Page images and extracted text
^^^^^^^^^^^^^^^^

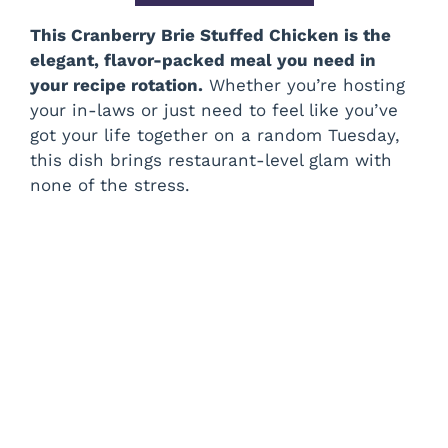
This Cranberry Brie Stuffed Chicken is the
elegant, flavor-packed meal you need in
your recipe rotation.
Whether you’re hosting
your in-laws or just need to feel like you’ve
got your life together on a random Tuesday,
this dish brings restaurant-level glam with
none of the stress.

^^^^^^^^^^^^^^^^

- **HOW TO COMPLETE THIS TASK**
Pictures aside, reproduce every record exactly as it stands.

- **ANSWER TO THE EXERCISE**
This Cranberry Brie Stuffed Chicken is the
elegant, flavor-packed meal you need in
your recipe rotation.
Whether you’re hosting
your in-laws or just need to feel like you’ve
got your life together on a random Tuesday,
this dish brings restaurant-level glam with
none of the stress.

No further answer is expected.